5. You can create a data frame using the data.frame function. Here is a quick example:
```{r}
#| eval: true
#| echo: true
temp <- c(35, 88, 42, 84, 81, 30)
city <- c("Beijing", "Lagos", "Paris", "Rio de Janeiro",
"San Juan", "Toronto")
city_temps <- data.frame(name = city, temperature = temp)
```
Use the `rank` function to determine the population rank of each state from smallest population size to biggest. Save these ranks in an object called ranks, then create a data frame with the state name and its rank. Call the data frame `my_df`.

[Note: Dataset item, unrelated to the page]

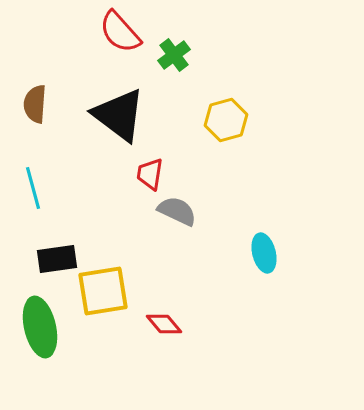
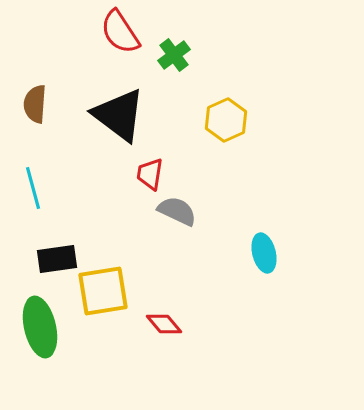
red semicircle: rotated 9 degrees clockwise
yellow hexagon: rotated 9 degrees counterclockwise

6. Repeat the previous exercise, but this time order my_df so that the states are ordered from least populous to most populous. Hint: create an object ind that stores the indexes needed to order the population values. Then use the bracket operator \[ to re-order each column in the data frame.
7. The na_example vector represents a series of counts. You can quickly examine the object using:
```{r}
#| eval: true
#| echo: true
str(na_example)
```
However, when we compute the average with the function mean, we obtain an NA:
```{r}
#| eval: true
#| echo: true
mean(na_example)
```
The `is.na` function returns a logical vector that tells us which entries are NA. Assign this logical vector to an object called ind and determine how many NAs does na_example have.
8. Now compute the average again, but only for the entries that are not NA. Hint: remember the ! operator, which turns FALSE into TRUE and vice versa.